# Task description:
The required output is the stretch from the line containing "Обслуживание систем и агрегатов" through the line containing "stralende teint" in the records below, unaltered and with no pictures.

# Records provided:

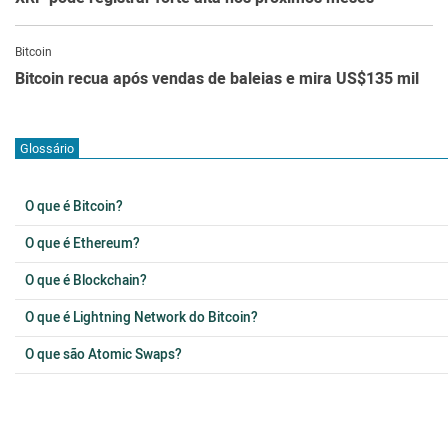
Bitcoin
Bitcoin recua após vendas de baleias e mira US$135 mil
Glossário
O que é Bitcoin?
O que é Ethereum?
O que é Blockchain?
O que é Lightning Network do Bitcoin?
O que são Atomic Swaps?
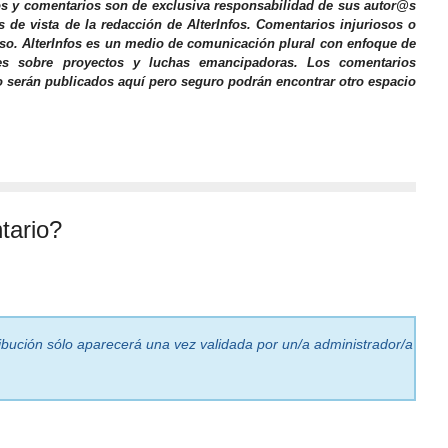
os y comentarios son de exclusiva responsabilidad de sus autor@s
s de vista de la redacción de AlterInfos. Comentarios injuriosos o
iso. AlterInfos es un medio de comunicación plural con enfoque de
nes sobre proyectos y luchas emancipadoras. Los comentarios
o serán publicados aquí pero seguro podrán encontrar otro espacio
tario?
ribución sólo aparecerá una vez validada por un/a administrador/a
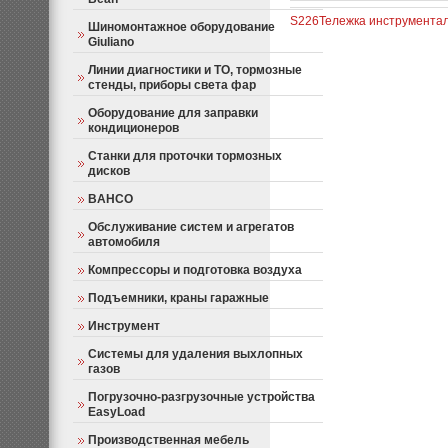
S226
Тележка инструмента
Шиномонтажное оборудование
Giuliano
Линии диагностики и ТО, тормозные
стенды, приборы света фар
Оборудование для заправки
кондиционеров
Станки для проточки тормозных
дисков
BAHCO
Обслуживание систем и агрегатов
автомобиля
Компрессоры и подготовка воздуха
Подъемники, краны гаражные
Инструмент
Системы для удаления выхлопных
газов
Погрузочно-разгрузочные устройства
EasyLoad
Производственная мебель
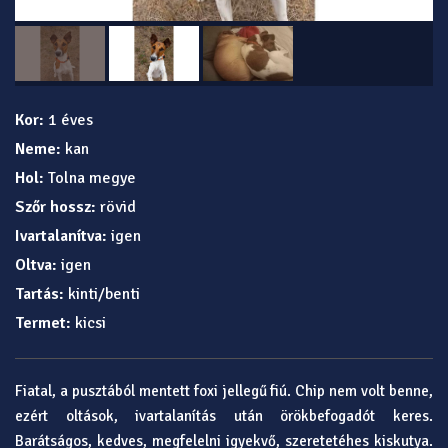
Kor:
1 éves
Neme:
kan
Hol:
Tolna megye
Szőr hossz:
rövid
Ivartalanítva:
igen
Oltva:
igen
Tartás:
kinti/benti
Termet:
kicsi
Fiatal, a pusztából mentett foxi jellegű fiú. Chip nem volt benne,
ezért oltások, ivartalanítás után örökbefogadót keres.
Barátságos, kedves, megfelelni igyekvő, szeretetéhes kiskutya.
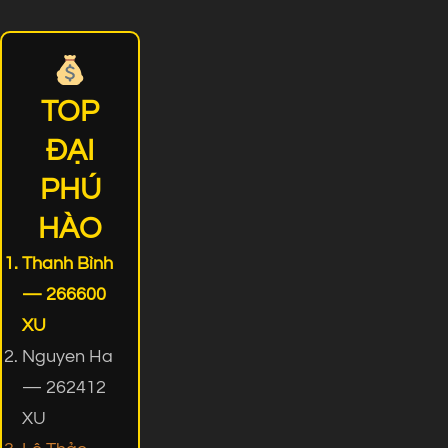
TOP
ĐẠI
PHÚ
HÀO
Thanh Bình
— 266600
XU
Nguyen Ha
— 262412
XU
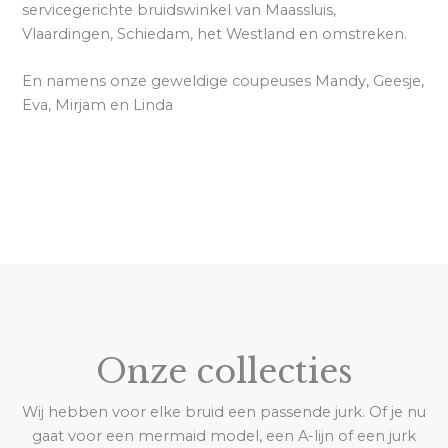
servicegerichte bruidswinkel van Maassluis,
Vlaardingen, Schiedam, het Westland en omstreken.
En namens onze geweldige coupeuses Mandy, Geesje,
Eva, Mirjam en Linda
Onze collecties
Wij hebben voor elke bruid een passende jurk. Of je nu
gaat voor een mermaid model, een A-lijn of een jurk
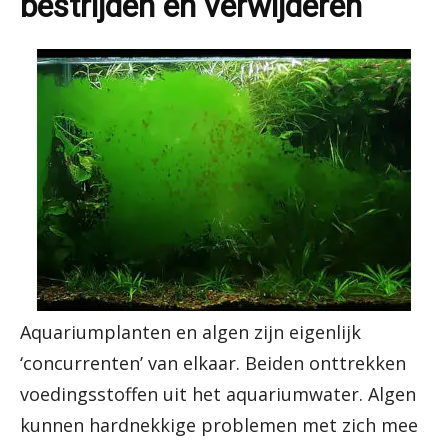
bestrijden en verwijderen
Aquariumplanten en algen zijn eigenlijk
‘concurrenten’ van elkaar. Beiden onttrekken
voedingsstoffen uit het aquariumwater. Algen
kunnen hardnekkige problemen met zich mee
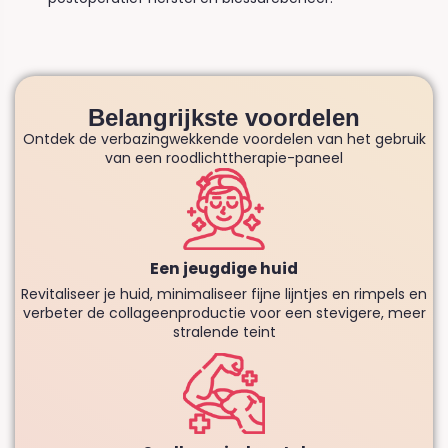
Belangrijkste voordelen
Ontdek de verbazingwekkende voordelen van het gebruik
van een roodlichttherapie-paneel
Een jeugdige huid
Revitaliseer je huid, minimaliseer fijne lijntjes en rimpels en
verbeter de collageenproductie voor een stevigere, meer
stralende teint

==

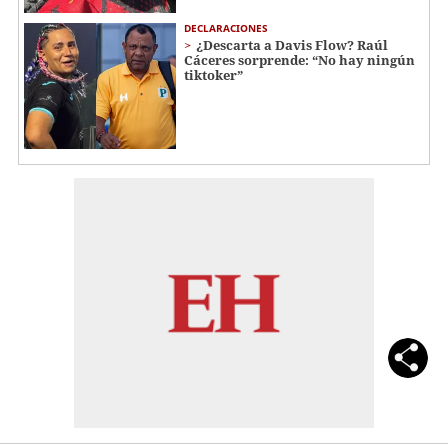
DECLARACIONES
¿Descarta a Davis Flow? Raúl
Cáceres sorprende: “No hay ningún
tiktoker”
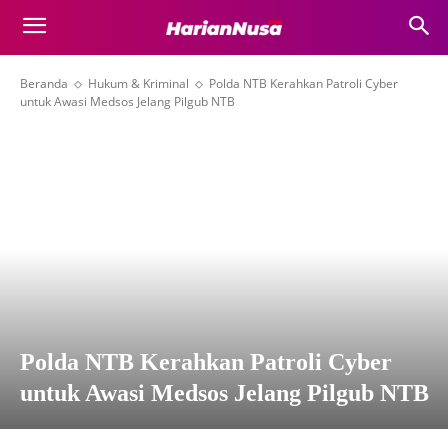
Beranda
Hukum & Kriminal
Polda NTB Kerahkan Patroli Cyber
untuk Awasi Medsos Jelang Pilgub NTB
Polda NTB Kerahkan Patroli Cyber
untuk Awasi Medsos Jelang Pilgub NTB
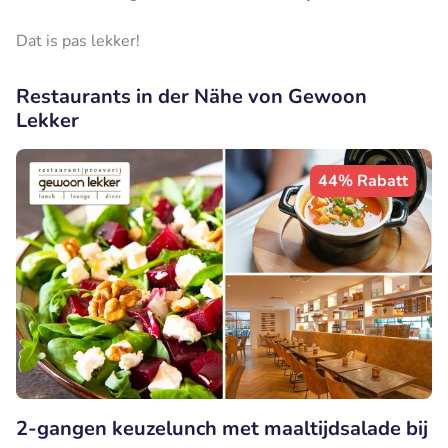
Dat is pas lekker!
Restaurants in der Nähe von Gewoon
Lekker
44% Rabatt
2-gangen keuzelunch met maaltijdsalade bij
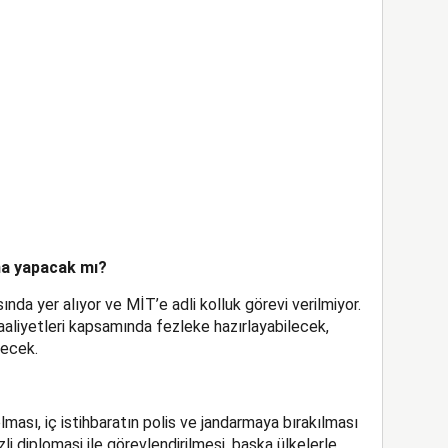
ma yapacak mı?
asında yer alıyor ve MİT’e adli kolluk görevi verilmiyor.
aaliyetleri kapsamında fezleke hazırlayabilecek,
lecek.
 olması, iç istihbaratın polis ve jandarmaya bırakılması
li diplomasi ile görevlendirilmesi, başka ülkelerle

# Task result:
Обслуживание систем и агрегатов
автомобиля
Компрессоры и подготовка воздуха
Подъемники, краны гаражные
Инструмент
Системы для удаления выхлопных
газов
Погрузочно-разгрузочные устройства
EasyLoad
Производственная мебель
Kor:
1 éves
Neme:
kan
Hol:
Tolna megye
Szőr hossz:
rövid
Ivartalanítva:
igen
Oltva:
igen
Tartás:
kinti/benti
Termet:
kicsi
Fiatal, a pusztából mentett foxi jellegű fiú. Chip nem volt benne,
ezért oltások, ivartalanítás után örökbefogadót keres.
Barátságos, kedves, megfelelni igyekvő, szeretetéhes kiskutya.
TOP
ĐẠI
PHÚ
HÀO
Thanh Bình
— 266600
XU
Nguyen Ha
— 262412
XU
servicegerichte bruidswinkel van Maassluis,
Vlaardingen, Schiedam, het Westland en omstreken.
En namens onze geweldige coupeuses Mandy, Geesje,
Eva, Mirjam en Linda
Onze collecties
Wij hebben voor elke bruid een passende jurk. Of je nu
gaat voor een mermaid model, een A-lijn of een jurk
bestrijden en verwijderen
Aquariumplanten en algen zijn eigenlijk
‘concurrenten’ van elkaar. Beiden onttrekken
voedingsstoffen uit het aquariumwater. Algen
kunnen hardnekkige problemen met zich mee
Belangrijkste voordelen
Ontdek de verbazingwekkende voordelen van het gebruik
van een roodlichttherapie-paneel
Een jeugdige huid
Revitaliseer je huid, minimaliseer fijne lijntjes en rimpels en
verbeter de collageenproductie voor een stevigere, meer
stralende teint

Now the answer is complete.